With this in mind, he set out a while ago to compile a complete lexicon of human gesture, the ultimate dictionary of global body language. Last night's opening programme to his new series (a pretty unabashed retread of Manwatching and The Naked Ape) consisted of a long browse through the work in progress, complete with illustrations. It was entertaining enough watching this anthology of humanity's tics, but it isn't long before you begin to wonder when he's going to get to the point - what central idea is actually concealed beneath this gaudy pile of fascinating facts?
In fact, Morris's mission strikes me as being slightly comical; it could easily be a satirist's invention, designed to mock the stamp-collecting diligence of scientists, their ability to get caught up in an earnest myopia. Certainly I found myself giggling a little as he provided a scholarly translation for a sequence in which people from around the world made obscene signs at each other, something like a very bad-tempered Benetton ad. And, at times, his enthusiasm makes him sound decidedly foolish. 'Body language is so powerful that it can change the course of history and affect the behaviour of millions of people,' said Morris, over footage of Hitler gesticulating wildly, as if the history of the Third Reich could be boilded down to some cunning hand signals.
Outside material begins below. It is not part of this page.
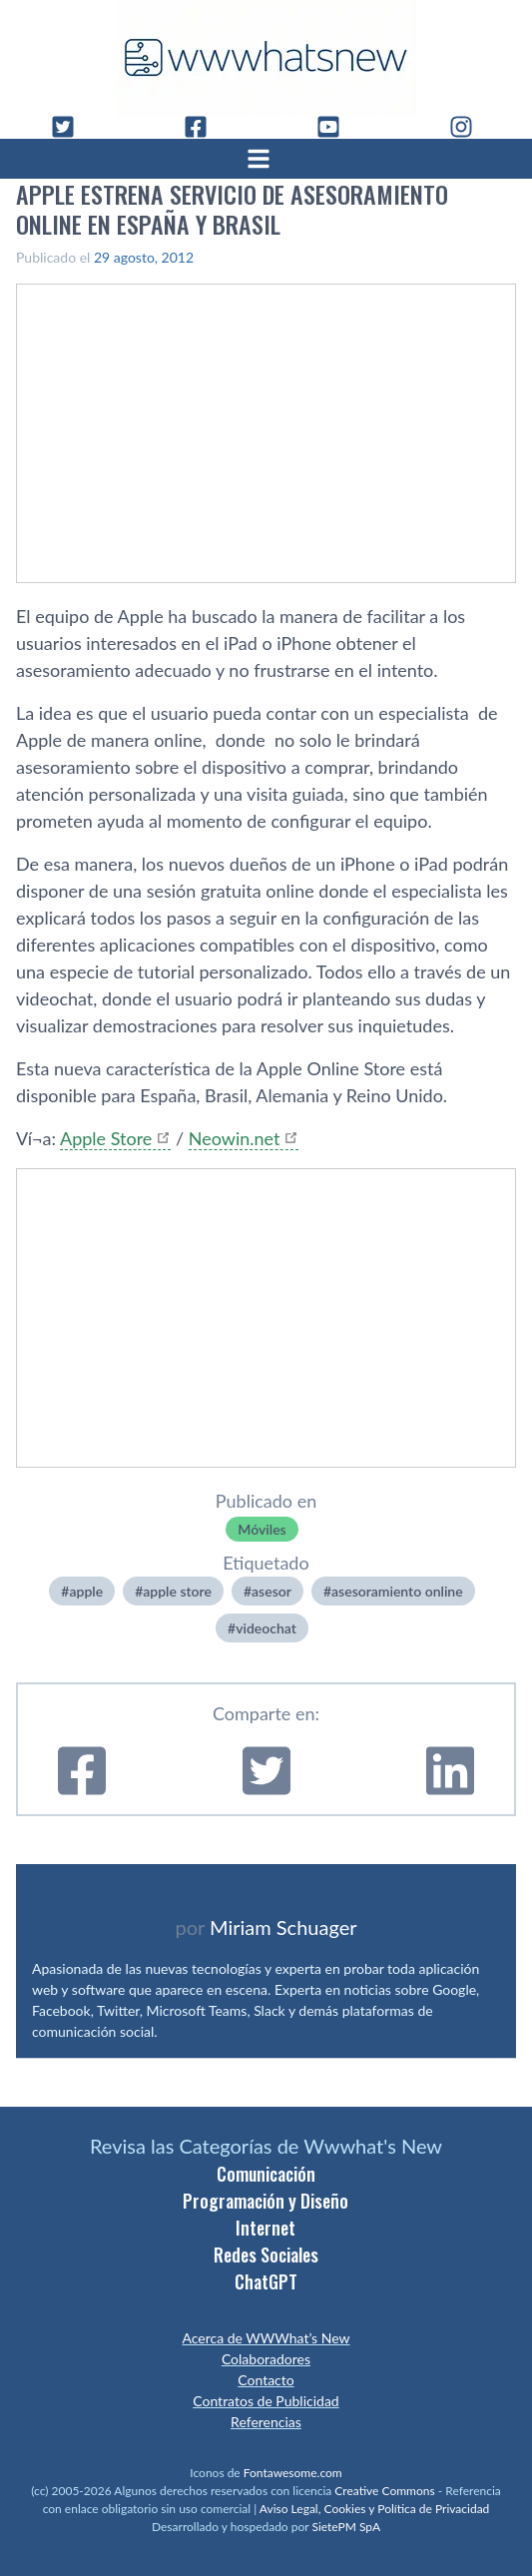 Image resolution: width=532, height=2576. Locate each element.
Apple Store (106, 1138)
'I've sometimes been accused of degrading mankind,' Morris said at the end, arguing that he doesn't see why any shame should attach to the perception that we are animals. The problem, though, is not reductionism but a general woolliness of purpose. At times, he seems to be arguing a case for a biological determinism, as when he describes the evolution of the smile out of primate grimaces of submission. At others, his evidence testifies to the peculiar power of human culture, over and above genetic inheritance; in Italy, you can draw a line on the map that separates those who signal 'no' by shaking their heads and those who use a sharp upwards movement of the head, a line that historically marks the limit of ancient Greek colonisation. Morris is clearly eloquent in the language of the body - I just wish I knew what he was trying to say.
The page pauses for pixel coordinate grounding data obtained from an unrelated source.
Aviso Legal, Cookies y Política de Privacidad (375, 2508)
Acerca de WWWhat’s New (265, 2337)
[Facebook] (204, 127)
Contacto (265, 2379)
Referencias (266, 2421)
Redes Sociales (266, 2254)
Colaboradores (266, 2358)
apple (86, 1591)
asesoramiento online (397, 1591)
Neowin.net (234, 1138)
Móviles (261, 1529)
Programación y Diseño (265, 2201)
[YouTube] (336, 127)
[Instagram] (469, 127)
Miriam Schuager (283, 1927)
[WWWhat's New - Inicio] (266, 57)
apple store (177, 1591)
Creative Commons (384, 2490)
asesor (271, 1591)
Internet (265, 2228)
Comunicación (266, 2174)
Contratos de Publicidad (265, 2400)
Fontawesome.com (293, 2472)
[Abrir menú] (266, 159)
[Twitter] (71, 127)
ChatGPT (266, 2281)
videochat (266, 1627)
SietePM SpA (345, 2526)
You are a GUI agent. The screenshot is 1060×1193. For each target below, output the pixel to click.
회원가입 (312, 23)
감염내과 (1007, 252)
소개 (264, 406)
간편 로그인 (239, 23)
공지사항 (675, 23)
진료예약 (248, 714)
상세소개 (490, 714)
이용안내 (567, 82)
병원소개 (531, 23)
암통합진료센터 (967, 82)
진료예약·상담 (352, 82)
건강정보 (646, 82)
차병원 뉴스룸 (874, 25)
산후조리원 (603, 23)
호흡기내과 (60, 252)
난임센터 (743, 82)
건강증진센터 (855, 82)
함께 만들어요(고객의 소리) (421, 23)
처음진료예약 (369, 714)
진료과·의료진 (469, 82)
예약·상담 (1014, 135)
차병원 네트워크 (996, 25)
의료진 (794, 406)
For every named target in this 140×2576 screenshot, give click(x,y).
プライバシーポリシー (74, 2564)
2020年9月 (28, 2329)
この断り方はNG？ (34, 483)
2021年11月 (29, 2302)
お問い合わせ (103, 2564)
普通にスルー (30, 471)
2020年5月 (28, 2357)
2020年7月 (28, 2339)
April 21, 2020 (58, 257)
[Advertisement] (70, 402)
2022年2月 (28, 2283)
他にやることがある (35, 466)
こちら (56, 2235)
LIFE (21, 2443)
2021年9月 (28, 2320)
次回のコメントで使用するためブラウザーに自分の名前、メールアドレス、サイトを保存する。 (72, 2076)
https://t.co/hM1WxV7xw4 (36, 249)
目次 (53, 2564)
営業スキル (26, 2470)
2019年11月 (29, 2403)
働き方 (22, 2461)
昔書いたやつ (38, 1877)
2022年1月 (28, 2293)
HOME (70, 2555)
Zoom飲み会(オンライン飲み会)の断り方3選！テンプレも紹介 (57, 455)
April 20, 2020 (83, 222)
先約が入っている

No such problems with Speaking in Tongues (BBC 2), the first of six plays specifically conceived for the television studio. Tony Marchant's script was about words and their depleted ability to hold the truth in a world of synthetic feeling. It was not hesitant about bringing this to your attention. In the opening scene, Susan, a simulated lover, was talking dirty to a sex-line caller as her husband Joe, a simulated labourer, returned from the folk museum and her son, a simulated racing-driver, played with a video game. In case that didn't get through, the script was littered with self- consciously meaningful bits of dialogue. ('You keep dressing up the truth, Joe,' says Susan, as he removes his 19th-century tram-driver costume.) Watching the play was rather like reading a story that has been attacked with a fluorescent highlighter pen, an analytical experience rather than an emotional one.